Big Data to Big Intelligence - Using AI to Generate Actionable Insights from Open Source Data

schedule Aug 8th 12:00 - 12:45 PM place Jupiter people 189 Interested

As a data scientist i have been lucky enough to be a part of highly critical and cutting edge solutions for pristine organizations like Intel , Indian Army etc. While each of them was an amazing experience in its own right , the challenges i faced and the knowledge i gained from making an Open Source Intelligence gathering and Analytics/Prediction tool for the Indian Army are unmatched . This experience showed me how powerful Open source data can be if it is used correctly .

An OSINT tool can have some powerful capabalities like :-

  • Predict and estimate the location of an Twitter/Facebook user (who has disabled his location obviously!) through various metrics.
  • Predict occurrence of certain events (eg. Riot's) based of information gathered from various Open Sources.
  • Identify and Predict accounts of people who may be potential suspects (Security use Case) or potential Influencers (Commercial use case).
  • Contextual analysis of words to derive relevant insights.

Open Source Data is however very challenging to work with for a vast array of reasons . This is the issue i aim to tackle with this talk , I will be going over 3 exciting projects which have been made using open source data through which i shall demonstrate various techniques to find / modify / model / and use machine learning techniques on the data. While going over the projects i shall also try to draw parallels so as to how you can use similar techniques in your own endeavours.

 
 

Outline/Structure of the Case Study

This is an overview of how we will be walking through the session , for the first part i will be explaining what exactly is OSINT and how this data can be leveraged . Once we have cleared up how to gather and analyze Open Source data , we will get to the crucial part , Deriving Intelligence . Intelligence from Analysis is what enables you as an individual/Organization to act upon the analysis that you get . I will be going over 3 unique projects where in we use Open Source data and Derive Intelligence from it . With each project we will discuss the main challenges that were faced [ And what you might face ] and how to overcome them.

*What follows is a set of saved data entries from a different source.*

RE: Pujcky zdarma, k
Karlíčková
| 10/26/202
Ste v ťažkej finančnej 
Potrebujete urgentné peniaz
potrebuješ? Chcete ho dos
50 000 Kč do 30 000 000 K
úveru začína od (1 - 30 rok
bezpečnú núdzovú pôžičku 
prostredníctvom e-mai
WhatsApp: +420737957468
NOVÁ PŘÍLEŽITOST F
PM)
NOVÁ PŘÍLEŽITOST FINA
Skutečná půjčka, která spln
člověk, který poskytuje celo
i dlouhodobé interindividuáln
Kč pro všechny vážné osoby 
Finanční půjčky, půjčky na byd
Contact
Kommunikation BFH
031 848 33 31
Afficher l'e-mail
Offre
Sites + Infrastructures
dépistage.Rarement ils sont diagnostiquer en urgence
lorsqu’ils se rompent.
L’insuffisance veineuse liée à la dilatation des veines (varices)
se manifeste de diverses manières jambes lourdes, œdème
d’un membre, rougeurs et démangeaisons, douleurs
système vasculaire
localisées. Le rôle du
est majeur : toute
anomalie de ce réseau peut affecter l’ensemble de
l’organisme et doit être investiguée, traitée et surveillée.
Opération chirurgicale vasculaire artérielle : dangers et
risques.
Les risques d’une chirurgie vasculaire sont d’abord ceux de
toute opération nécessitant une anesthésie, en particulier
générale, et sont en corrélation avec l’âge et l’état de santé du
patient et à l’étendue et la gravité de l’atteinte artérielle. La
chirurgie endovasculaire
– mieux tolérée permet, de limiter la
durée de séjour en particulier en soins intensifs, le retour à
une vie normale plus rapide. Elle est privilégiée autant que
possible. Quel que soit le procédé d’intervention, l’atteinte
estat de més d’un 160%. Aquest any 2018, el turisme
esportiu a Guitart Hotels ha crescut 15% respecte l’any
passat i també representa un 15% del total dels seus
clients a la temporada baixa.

Intro: Overview of OSINT/Social Media Analytics

  • What people usually think of OSINT/ Social media analytics
  • OSINT - The huge free data store which you never use
  • Large Data vs Relevant Data
  • How good are the social media tools that are currently available in the market

Module 1:- Location Estimation

  • Why it is very difficult and main challenges faced.
  • Social Media Data + OSINT = Your Location
  • People Lie on the Internet [How i dealt with faulty data]
  • Using Networks to refine location accuracy.
  • Machine Learning techniques used and discussed :- SVM (Radial Basis), SGD Classifier , Ward Clustering

Module 2:- Contextual Analysis

  • Things are rarely as they seem [Problem Statement Overview]
  • The Regional Barrier & Why techniques like transfer learning dont work too well.
  • Why this is one of the most important and challenging modules.
  • Different Languages , Different Problems , Same Solution.
  • Machine Learning techniques used and discussed :- LDA(Latent Dirichlet Allocation) + some custom methods

Module 3 :- Identifying Potential Suspects

  • Why i found this impossible at first.
  • Your tweets betray you [People reveal more than they think , how i could exploit that]
  • How i was able to implement machine learning on such a hapazard data set.
  • Machine Learning techniques used and discussed :- light GBM

Closing Remarks :-

  • Good Data vs Bad Data and how to learnt to tell the difference.
  • How what i learnt here is applicable in other feilds.
  • How you can use the power of Machine Learning and OSINT for a variety of tasks.
  • Questions

Learning Outcome

I hope that the key takeaways would be the following :-

- Develop an understanding over the power of OSINT data.

- Learn the common challenges faced while dealing with it.

- Understand how to use OSINT in your own projects.

Target Audience

AI Enthusiasts,Data Scientists,Managers,People working in NLP, People interested in exploring Open Source data

Prerequisites for Attendees

Basic knowledge of data wrangling techniques and machine learning concepts might help you absorb more from the talk :)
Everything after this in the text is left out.